At the other end of the timeline, Pahud’s and Annaleen Lenaerts’s performance of Mozart’s Flute and Harp Concerto is the epitome of elegance. Written for a father-daughter flute and harp duo in the late 1770s during Mozart’s time in Paris, this particular duo concerto has maintained more freshness than its solo counterparts due in some part to its rarer programming, but perhaps in larger part to its own particular charms and sparkling instrumentation. The outer movements are performed with brilliance and crystalline clarity, creating the sense of being inside the world’s most beautiful music box. The second movement is a particular gem. Pahud and Lenaerts complement each other beautifully, interweaving their graceful, floating lines with such tenderness and finesse that at times this reviewer found herself literally holding her breath.
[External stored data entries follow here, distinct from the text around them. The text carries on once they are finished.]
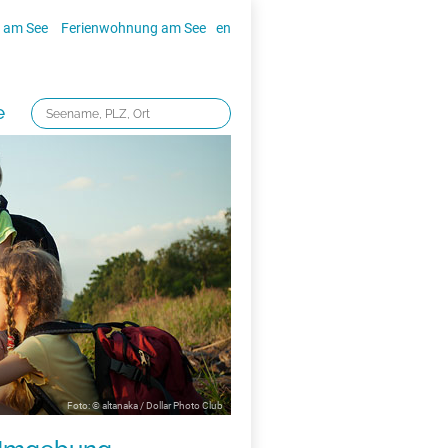
 am See
Ferienwohnung am See
en
e
Foto: © altanaka / Dollar Photo Club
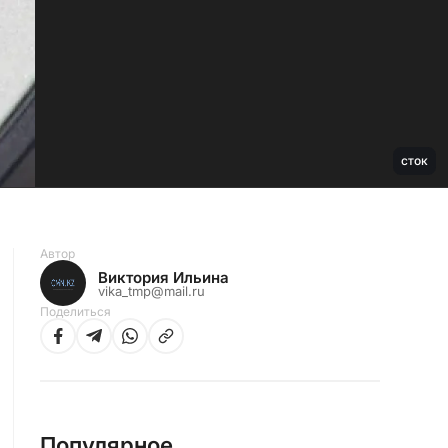
сток
Автор
Виктория Ильина
vika_tmp@mail.ru
Поделиться
Популярное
There is certainly magic in this music, too.
Listeners will also enjoy the opportunity to explore Mozart’s lesser-known Sinfonia Concertante for Four Winds (which has its own interesting history worth exploring), as well as revisiting a number of French favorites written for flute and orchestra or arranged for that combination from their original flute and piano instrumentation. Of particular note is the orchestral transcription of Poulenc’s ever-popular sonata. The orchestration not only successfully transforms this recital piece into a convincing concerto-style work, but also, by capitalizing on the colors and textures that the orchestra provides, it brings out nuances in the music that invite listeners to engage with this familiar piece in a new way.
Mozart & Flute in Paris is an appealing combination of the old and the new, in terms of repertoire, orchestration, and approach. With this music, Pahud continues to demonstrate his virtuosity not only as a flutist, but also as a chameleon performer who is at home in many different time periods and styles. We all look forward to hearing whatever musical idea next sparks his imagination.